General information

Middleware


UMD


Operations

ARGO/SAM

  • Monitoring of webdav endpoints:
    • new version of the probe taking into account that with the Object store as the backend disk storage, the "ls"  of a "directory" is failing for the webdav check.
      • the "ls" check can be disabled by setting a proper information in GOCDB
      • released in production on Jun 5th.
  • Monitoring of xrootd endpoints
    • some endpoints are exposed outside the site in read-only mode
    • need to modify the xrootd probe to execute only "read" tests
    • the new service type "eu.egi.readonly.xrootd" was created for this purpose (see GGUS 160848)

FedCloud

Feedback from DMSU


New Known Error Database (KEDB)

The KEDB has been moved to Jira+Confluence: https://confluence.egi.eu/display/EGIKEDB/EGI+Federation+KEDB+Home

  • problems are tracked with Jira tickets to better follow-up their evolution
  • problems can be registered by DMSU staff and EGI Operations team


Issues with publishing the accounting records

Monthly Availability/Reliability

Under-performed sites in the past A/R reports with issues not yet fixed:


Under-performed sites after 3 consecutive months, under-performed NGIs, QoS violations: (May 2023):

sites suspended: 

  • Jun 2nd: egee.irb.hr (NGI_HR)

Documentation

IPv6 readiness plans

Change in the APEL client configuration due to CERN top-BDII decommission

  • The top-bdii lcg-bdii.cern.ch, which will be turned off on June 19th as announced with a broadcast circulated on May 23rd.
  • Currently this endpoint is a default setting in the APEL Client configuration file /etc/apel/client.cfg
    • If you are using this setting, we kindly ask you to change it: you can replace it with the endpoint lcg-bdii.egi.eu (or any other top-bdii which is provided by your NGI).
    • So the variable to set in /etc/apel/client.cfg is the following

      ldap_host = lcg-bdii.egi.eu
    • In this way, the apel client will query that BDII to gather the information about the benchmark published by your CEs.
    • you can set any top-BDII of your preference

      Please note that it is also possible to set manually the benchmark information by setting one or more of the following variables:

      ## To manually set specs for all jobs (not just local ones), configure lines
      ## like the following named "manual_spec" followed by consecutive integers for
      ## however many batch systems are relevant.

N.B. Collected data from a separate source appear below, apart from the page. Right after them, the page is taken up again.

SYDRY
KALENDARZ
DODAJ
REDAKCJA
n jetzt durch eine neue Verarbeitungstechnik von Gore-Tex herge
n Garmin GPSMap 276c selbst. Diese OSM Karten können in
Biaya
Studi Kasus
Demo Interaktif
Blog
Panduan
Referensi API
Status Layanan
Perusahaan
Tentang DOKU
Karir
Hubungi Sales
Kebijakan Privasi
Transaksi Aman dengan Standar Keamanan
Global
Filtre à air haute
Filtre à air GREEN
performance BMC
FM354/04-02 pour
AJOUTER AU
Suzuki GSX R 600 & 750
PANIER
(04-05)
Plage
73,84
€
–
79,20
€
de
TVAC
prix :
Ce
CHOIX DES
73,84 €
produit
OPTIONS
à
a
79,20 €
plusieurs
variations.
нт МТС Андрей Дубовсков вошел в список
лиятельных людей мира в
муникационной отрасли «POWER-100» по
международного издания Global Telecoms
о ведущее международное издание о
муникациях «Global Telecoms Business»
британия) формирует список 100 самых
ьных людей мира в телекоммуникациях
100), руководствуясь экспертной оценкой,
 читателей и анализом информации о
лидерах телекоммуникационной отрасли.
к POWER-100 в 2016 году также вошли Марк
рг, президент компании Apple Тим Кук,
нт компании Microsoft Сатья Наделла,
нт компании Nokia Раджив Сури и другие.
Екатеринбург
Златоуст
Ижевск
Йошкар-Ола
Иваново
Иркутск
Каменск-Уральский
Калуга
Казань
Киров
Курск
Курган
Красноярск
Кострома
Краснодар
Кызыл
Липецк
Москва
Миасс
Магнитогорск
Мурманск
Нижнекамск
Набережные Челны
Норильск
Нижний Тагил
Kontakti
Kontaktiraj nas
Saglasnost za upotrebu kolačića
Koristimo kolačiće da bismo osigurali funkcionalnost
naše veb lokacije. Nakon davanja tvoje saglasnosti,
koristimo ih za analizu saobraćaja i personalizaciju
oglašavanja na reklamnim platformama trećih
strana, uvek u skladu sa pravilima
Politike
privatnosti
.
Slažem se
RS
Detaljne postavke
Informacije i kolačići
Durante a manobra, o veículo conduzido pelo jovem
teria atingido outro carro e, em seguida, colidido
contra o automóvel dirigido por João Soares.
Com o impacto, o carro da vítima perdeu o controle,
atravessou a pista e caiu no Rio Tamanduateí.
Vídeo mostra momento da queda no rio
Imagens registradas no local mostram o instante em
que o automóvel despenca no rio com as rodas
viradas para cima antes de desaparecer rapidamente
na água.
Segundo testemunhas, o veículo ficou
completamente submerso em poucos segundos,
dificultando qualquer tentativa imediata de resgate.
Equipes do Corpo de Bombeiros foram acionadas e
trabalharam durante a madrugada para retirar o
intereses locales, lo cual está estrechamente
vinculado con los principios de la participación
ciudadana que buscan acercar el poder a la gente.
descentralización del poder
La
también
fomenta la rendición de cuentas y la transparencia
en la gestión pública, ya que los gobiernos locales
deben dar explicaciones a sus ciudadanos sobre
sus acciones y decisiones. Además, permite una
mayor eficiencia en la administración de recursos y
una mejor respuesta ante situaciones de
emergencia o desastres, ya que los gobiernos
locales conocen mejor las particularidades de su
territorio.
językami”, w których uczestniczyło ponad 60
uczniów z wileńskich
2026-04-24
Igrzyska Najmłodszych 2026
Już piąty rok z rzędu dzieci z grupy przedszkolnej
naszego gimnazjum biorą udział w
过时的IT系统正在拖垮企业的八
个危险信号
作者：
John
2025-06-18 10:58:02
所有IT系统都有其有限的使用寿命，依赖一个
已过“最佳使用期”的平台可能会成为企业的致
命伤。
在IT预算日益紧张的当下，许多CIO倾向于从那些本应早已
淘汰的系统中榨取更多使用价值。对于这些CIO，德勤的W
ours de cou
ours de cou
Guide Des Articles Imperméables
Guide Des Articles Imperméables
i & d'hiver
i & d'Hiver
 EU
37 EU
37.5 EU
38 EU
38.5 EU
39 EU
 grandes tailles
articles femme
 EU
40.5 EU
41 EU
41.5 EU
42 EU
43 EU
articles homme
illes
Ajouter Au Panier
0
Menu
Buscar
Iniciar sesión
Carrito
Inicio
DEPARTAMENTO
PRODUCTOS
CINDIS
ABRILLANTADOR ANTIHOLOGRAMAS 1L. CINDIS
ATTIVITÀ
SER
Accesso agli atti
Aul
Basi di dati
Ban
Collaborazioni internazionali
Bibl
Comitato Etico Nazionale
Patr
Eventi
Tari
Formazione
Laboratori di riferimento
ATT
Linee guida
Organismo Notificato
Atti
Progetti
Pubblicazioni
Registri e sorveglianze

The value should be a unique name
      ## for the system, then the spec type ('HEPscore23', 'HEPSPEC' or 'Si2k') and the spec value.
      # manual_spec1 = grid10.uni.ac.uk:1234/grid10.uni.ac.uk-condor,HEPSPEC,10.0
      # manual_spec2 = grid22.uni.ac.uk:1234/grid22.uni.ac.uk-condor,HEPSPEC,15.0
      # manual_spec3 = grid35.uni.ac.uk:1234/grid35.uni.ac.uk-condor,HEPSPEC,15.0


    • Please apply this change by June 19th, thanks!
  • broadcast about the APEL configuration change sent on May 26th

Transition from X509 to federated identities (AARC profile token)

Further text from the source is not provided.